Take your testing seriously enough to make some simple test cases (a software design concept). You should also document them at least to some moderate degree. For example, you could list your expected results, save screenshots for every “browser and test subject” pair, and add a note stating what is problematic and what needs to be fixed. You should also indicate the date of the test and maybe the revision id of the version control system your tested design is residing on. By the way, I am strongly for using a version control system. It could be SVN, Git, or something else, but the little extra effort it might take to use it will save you tons of problems if you accidentally delete something, overwrite the wrong code, or when (not if) your work machine breaks down irreparably.

If your test concludes that something needs to be fixed, once you have made the modifications, you should perform a second test, exclusively for the parts which are affected by your changes.
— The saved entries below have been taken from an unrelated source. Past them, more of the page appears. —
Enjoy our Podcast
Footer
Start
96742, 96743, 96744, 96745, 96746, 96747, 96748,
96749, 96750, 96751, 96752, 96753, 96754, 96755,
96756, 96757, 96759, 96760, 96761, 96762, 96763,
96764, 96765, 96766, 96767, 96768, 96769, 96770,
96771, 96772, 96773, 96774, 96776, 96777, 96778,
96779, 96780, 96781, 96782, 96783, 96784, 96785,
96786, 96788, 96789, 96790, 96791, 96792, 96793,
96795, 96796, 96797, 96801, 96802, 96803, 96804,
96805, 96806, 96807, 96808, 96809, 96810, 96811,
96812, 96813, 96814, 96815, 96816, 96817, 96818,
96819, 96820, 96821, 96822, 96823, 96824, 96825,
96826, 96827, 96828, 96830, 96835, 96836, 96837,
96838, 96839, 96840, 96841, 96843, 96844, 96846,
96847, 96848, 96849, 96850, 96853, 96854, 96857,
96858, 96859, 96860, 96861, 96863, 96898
Remember to note the reason for the modification along with your documentation, and possibly also in the code. You should repeat this step until, hopefully, your design looks sufficiently well in all of your tested browsers, and no more changes are needed.
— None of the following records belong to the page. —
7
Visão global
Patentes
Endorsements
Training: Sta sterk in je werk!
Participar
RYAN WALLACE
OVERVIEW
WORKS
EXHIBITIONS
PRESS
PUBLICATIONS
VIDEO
Lastly, you should also test for cases when a certain feature in your design, like Adobe Flash or JavaScript, is not available or not switched on in the viewer’s browser. This is another place to use the principles of graceful degradation and progressive enhancement.

But what if due to various factors you end up repeatedly making changes to fix a problem in one browser, just to find that your fixes cause another problem in the same browser or in a different one?

Problems While Testing

Sometimes a testing session gets stuck, or starts to go in circles. This could be due to the complexity of the design, the strictness of the requirements, the variety of browsers chosen to test against or a combination of all these. If the problematic browser is in the IE family, you could use conditional comments to load a custom style-sheet for the troublemaker. Otherwise, if your server software lets you sniff for different browsers and serve separate styles based on that, this could aid in solving your problem. You should also research the issue—someone may have already come up with a solution, or there may be a tool out there for the job. In some cases, you might need to use a different technology—like Adobe Flash or a JavaScript library, when something is not achievable across browsers. You may just use it as a fallback or decide to switch to it entirely.

If you cannot fix the problem with the above methods, you should make a compromise. In order to remedy it, you could either choose to revisit the design, use a different approach if possible, ease the requirements, or maybe as a last resort, pick out an unfortunate browser to take the fall. Of course, this is something the customer must agree to as well. If it is the case, there is no shame in admitting that something is not possible in the current circumstances.

Testing Additional Changes

The key is to estimate what the changes will affect and to concentrate your testing on these parts. This estimation should draw on your knowledge of HTML and CSS and on the previous history of changes you had with this project. If you know that a change is not supported well in a certain browser, or you know that it will appear differently, test it. If it involves a new technology, also test it. If it is in an area of the design which took a large amount of corrections in order to get it, then test it as well.

In general, the more structured and organized you are with your testing the less time you will waste hunting down issues during the initial implementation and further changes and maintenance. A real test case procedure might appear too tedious, but it is time well spent, as it increases the quality of your work. If you follow through with it properly, you will have a design that looks good across all your target browsers and to all your target audience, while future alterations will be easier to perform.